Bless you for indulging me, people! I keep trying to be stern with myself about not making it into a Thing in my head. But, you know, it's nice, this fancying thing - even if I later realise that he's Not That Bright/Not Remotely Into Me/Secretly A Cylon/Whatever. This bit's quite nice.
I'm jealous. Of him, for getting to call Fay and not sell a kidney.
Pshaw! He should be jealous of you, for getting to make out with Fay!
...er. Suddenly I seem to be the Queen of the Ego People. What happened there?
You say "Secretly a Cylon" as if this were a bad thing. I mean, have you
seen
them?
Such
a good point.
They're like Vibrators: The Next Generation.
But, you know, it's nice, this fancying thing - even if I later realise that he's Not That Bright/Not Remotely Into Me/Secretly A Cylon/Whatever.

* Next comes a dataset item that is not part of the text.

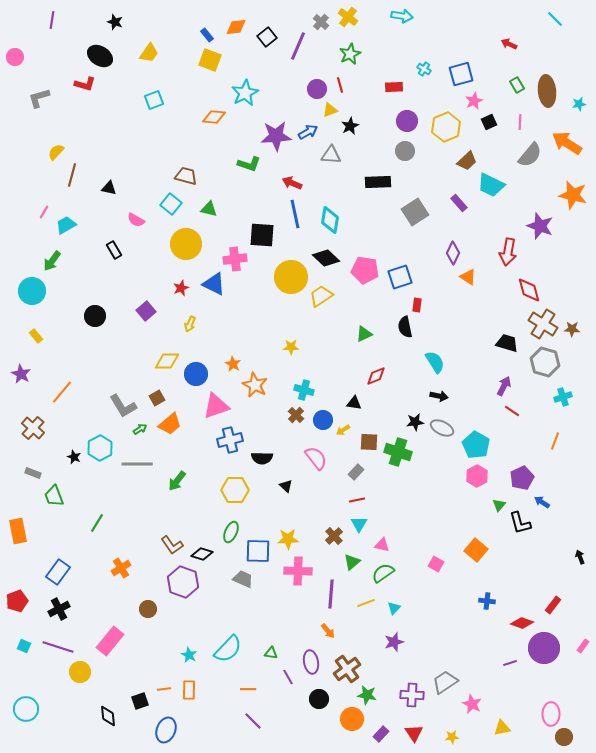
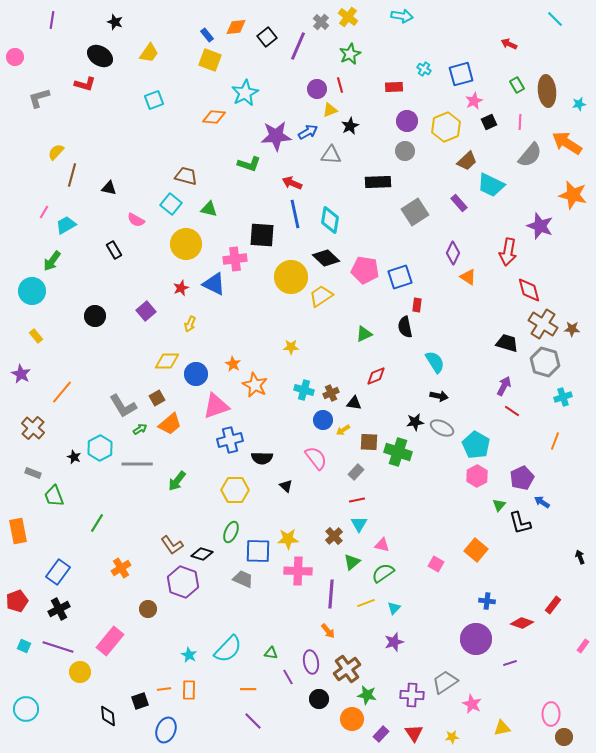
brown cross at (296, 415): moved 35 px right, 22 px up; rotated 21 degrees clockwise
purple circle at (544, 648): moved 68 px left, 9 px up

Secretly a Cylon? Do you know how exceptionally cool that would be? You could have your Cylon, and I could keep hoping for a lovely little hobbit hole of my very own.
All I heard from her was a bunch of giggling. (I'm still in Idaho.)
I have given up looking for chicks on OKCupid (I can't complain 'They never write me back!' because I hardly ever do either) and answered an email from a boy. I was intrigued because the "other people like this" strip included a guy who I already know and love. I have gone so far as to invite him to a party on Saturday. I can't decide if I am saucy and bold or blind and stupid.
Saucy and bold! Saucy and bold!
He's busy on Saturday but we might be meeting for lunch next wednesday.